The small-but-highly-relevant sample would be the ten Raven drives from earlier in that game. A bigger-but-less-relevant sample would be all Raven drives from the entire year. But there are a whole lot of drives in there that took place in better weather, against worse defenses, without hostile crowds that, you know, make it more difficult to snap the ball before the play clock expires.

You could limit your comparison to Raven drives against good defenses, on the road, in a tie game. If you did so, even if your sample was big enough (which it wouldn't be at that point), you'd still be missing the possibility that there was something special about this good defense in these field/crowd/weather conditions on this day.

You get the point.

I'm not going to attempt to estimate the Ravens' chances of scoring on that drive. Instead, I'm going to look at a similar but broader question, and I'll let you decide how or if it applies to this situation.

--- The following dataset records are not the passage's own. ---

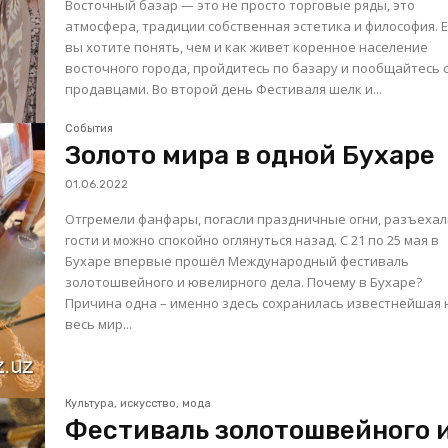
Восточный базар — это не просто торговые ряды, это
атмосфера, традиции собственная эстетика и философия. 
вы хотите понять, чем и как живет коренное население
восточного города, пройдитесь по базару и пообщайтесь 
продавцами. Во второй день Фестиваля шелк и...
События
Золото мира в одной Бухаре
01.06.2022
Отгремели фанфары, погасли праздничные огни, разъехал
гости и можно спокойно оглянуться назад. С 21 по 25 мая в
Бухаре впервые прошёл Международный фестиваль
золотошвейного и ювелирного дела. Почему в Бухаре?
Причина одна – именно здесь сохранилась известнейшая 
весь мир...
Культура, искусство, мода
Фестиваль золотошвейного 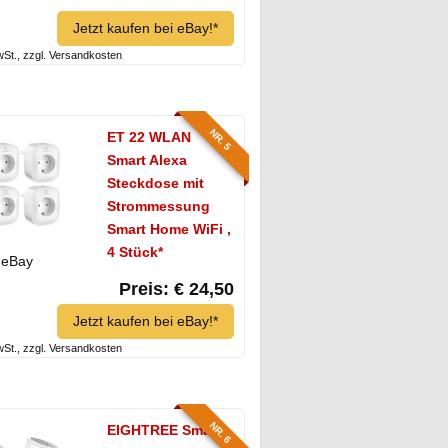
Jetzt kaufen bei eBay!*
MwSt., zzgl. Versandkosten
NR. 5
ET 22 WLAN
Smart Alexa
Steckdose mit
Strommessung
Smart Home WiFi ,
4 Stück*
eBay
Preis: € 24,50
Jetzt kaufen bei eBay!*
MwSt., zzgl. Versandkosten
NR. 6
EIGHTREE Smart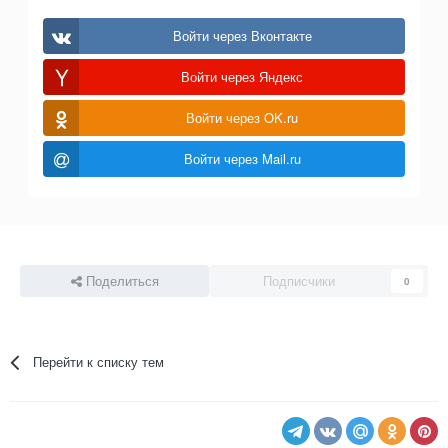
Войти через Вконтакте
Войти через Яндекс
Войти через OK.ru
Войти через Mail.ru
Поделиться
Подписчики
0
Перейти к списку тем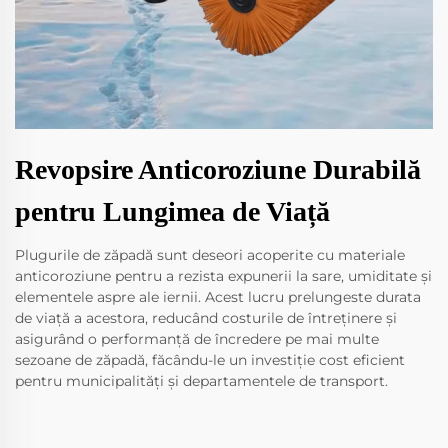
Revopsire Anticoroziune Durabilă
pentru Lungimea de Viață
Plugurile de zăpadă sunt deseori acoperite cu materiale
anticoroziune pentru a rezista expunerii la sare, umiditate și
elementele aspre ale iernii. Acest lucru prelungeste durata
de viață a acestora, reducând costurile de întreținere și
asigurând o performanță de încredere pe mai multe
sezoane de zăpadă, făcându-le un investiție cost eficient
pentru municipalități și departamentele de transport.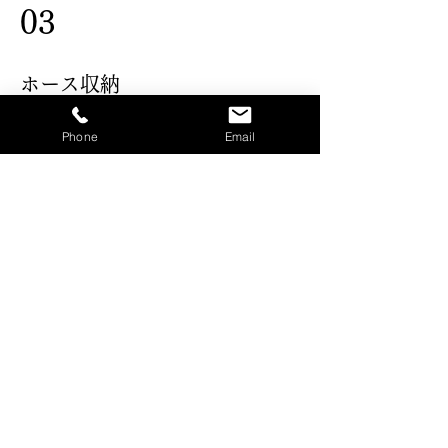
03
​ホース収納
Phone
Email
ここはプロジェクトの説明部分です。
サイト訪問者が作品や背景を理解でき
るよう、簡単に説明しましょう。「テ
キストを編集」またはテキストボック
スをクリックしてください。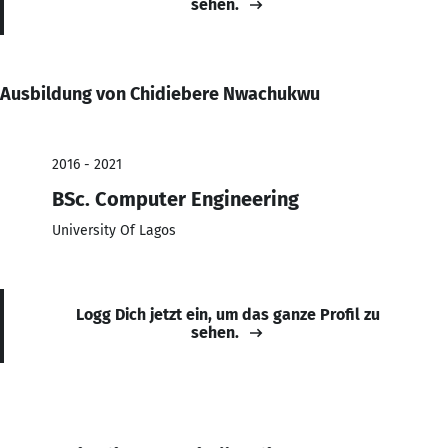
sehen.
Ausbildung von Chidiebere Nwachukwu
2016 - 2021
BSc. Computer Engineering
University Of Lagos
Logg Dich jetzt ein, um das ganze Profil zu
sehen.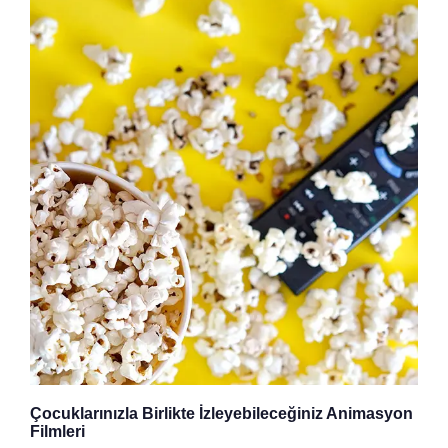
Çocuklarınızla Birlikte İzleyebileceğiniz Animasyon
Filmleri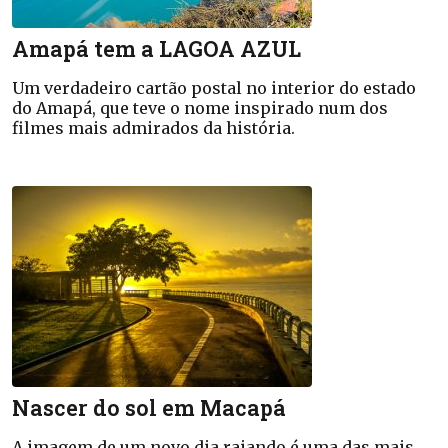
Amapá tem a LAGOA AZUL
Um verdadeiro cartão postal no interior do estado
do Amapá, que teve o nome inspirado num dos
filmes mais admirados da história.
Nascer do sol em Macapá
A imagem de um novo dia raiando é uma das mais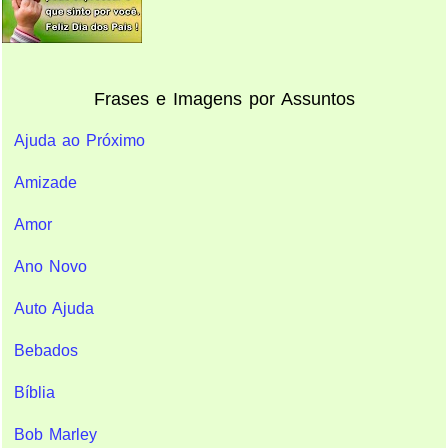
Frases e Imagens por Assuntos
Ajuda ao Próximo
Amizade
Amor
Ano Novo
Auto Ajuda
Bebados
Bíblia
Bob Marley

The question is this: when a team plays bad offense for three quarters, does it play bad offense in the fourth?

Here's what I did.

I looked at every game from 1983 to 2007 which was tied after three quarters. I wanted to restrict the sample to tied-after-three-quarters games to eliminate as much as possible the possibility that garbage time points would pollute the results. Since I've got a quarter-century's worth of games, I can do that and still have a decent sized sample, more than 300 games.

To establish an expectation for a given team's offense, I used the Vegas line and over-under to generate a projected point total for each team. For example, the Ravens were a 3-point underdog against the Titans and the over-under was 33.5. Putting these together implies an expectation of about 15.25 points for Baltimore (and 18.25 for the Titans). [yes, we now have Vegas lines back to 1983, and yes, they will be integrated into the site soon.]

In all those games, the teams scored, on average, 68.8% of their points in the first three quarters, and 31.2% in the fourth (I ignored overtimes).

Therefore I declared that an offense was having a Bad Day if, during the first three quarters of their game, they scored less than 68.8% of their projected point total. Otherwise, they were having a Good Day.

Then I looked at the actual fourth quarter points for each team, and compared that to the projected fourth quarter points (which would be 31.2% of the overall projected points). Here are the averages for each group:

Teams that were having a bad day through three quarters
First three quarters: 5.00 points below their projected first-3-quarters total. (1.67 points per quarter)
Fourth quarter: 0.41 points below projected 4th-quarter total.

Teams that were having a good day through three quarters
First three quarters: 6.28 points above their projected first-3-quarters total. (2.09 points per quarter)
Fourth quarter: 0.64 points above projected 4th-quarter total.

The Bad Day teams went from 1.67 points per quarter below expectation to .41 points per quarter below expectation. The Good Day teams went from 2.09 PPQ above expectation to .64 points above. In both cases, the teams' fourth quarter performances, on average, landed roughly a quarter to 30% of the way between their prior expectation and their in-that-game expectation, closer to the prior expectation.

So the pre-game estimate seems to be a bit better than the game-so-far estimate, if you had to pick just one of them. But it might be wrong to not adjust it at all based on the results of the first three quarters.